[EXERCISE PROMPT]: Scan the records beneath this line for the line holding "L’Accelerazione dell’Innalzamento dei" and the line holding "Innovazione", then transcribe exactly those two and all lines between.

+++

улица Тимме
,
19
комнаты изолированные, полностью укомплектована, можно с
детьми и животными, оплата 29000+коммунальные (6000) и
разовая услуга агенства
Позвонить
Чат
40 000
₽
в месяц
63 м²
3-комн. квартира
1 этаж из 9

+++

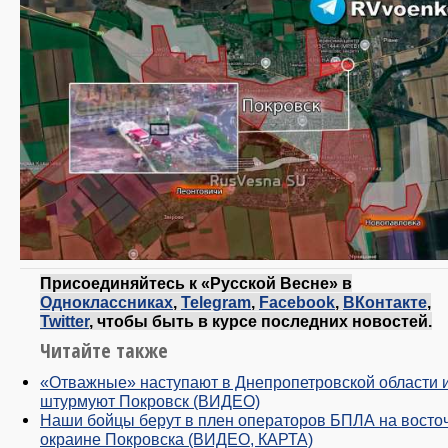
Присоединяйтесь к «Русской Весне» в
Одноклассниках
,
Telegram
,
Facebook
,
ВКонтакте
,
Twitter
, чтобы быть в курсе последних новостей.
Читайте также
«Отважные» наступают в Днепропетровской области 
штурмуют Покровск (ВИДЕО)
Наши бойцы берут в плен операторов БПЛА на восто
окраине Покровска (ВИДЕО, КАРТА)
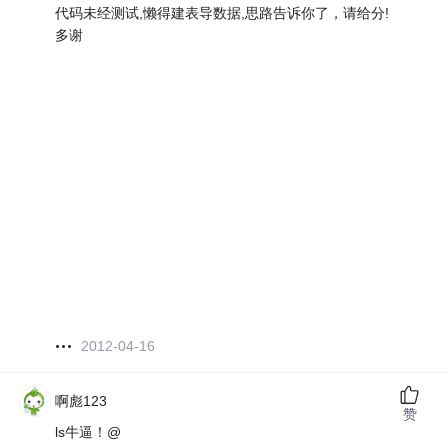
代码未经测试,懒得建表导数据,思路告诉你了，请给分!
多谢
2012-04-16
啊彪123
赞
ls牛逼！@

+++

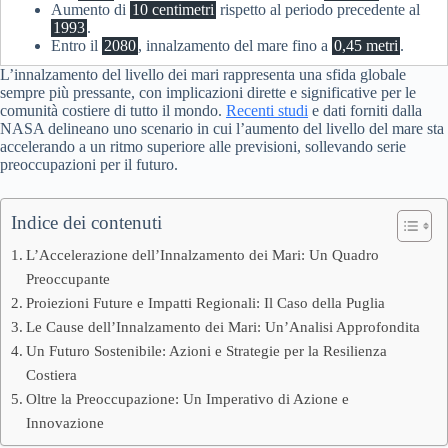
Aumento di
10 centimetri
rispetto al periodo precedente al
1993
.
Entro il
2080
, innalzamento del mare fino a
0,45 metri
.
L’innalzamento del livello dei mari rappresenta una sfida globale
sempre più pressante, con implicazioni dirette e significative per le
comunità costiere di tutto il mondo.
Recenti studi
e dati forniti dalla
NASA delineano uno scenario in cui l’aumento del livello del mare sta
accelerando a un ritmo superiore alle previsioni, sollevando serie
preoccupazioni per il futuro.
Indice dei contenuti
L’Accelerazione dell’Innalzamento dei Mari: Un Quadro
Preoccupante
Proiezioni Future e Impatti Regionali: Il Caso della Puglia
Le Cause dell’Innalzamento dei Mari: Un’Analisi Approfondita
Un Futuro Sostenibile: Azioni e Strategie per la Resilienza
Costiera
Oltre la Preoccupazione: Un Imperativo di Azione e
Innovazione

+++

[RESPONSE BELOW]:
L’Accelerazione dell’Innalzamento dei Mari: Un Quadro
Preoccupante
Proiezioni Future e Impatti Regionali: Il Caso della Puglia
Le Cause dell’Innalzamento dei Mari: Un’Analisi Approfondita
Un Futuro Sostenibile: Azioni e Strategie per la Resilienza
Costiera
Oltre la Preoccupazione: Un Imperativo di Azione e
Innovazione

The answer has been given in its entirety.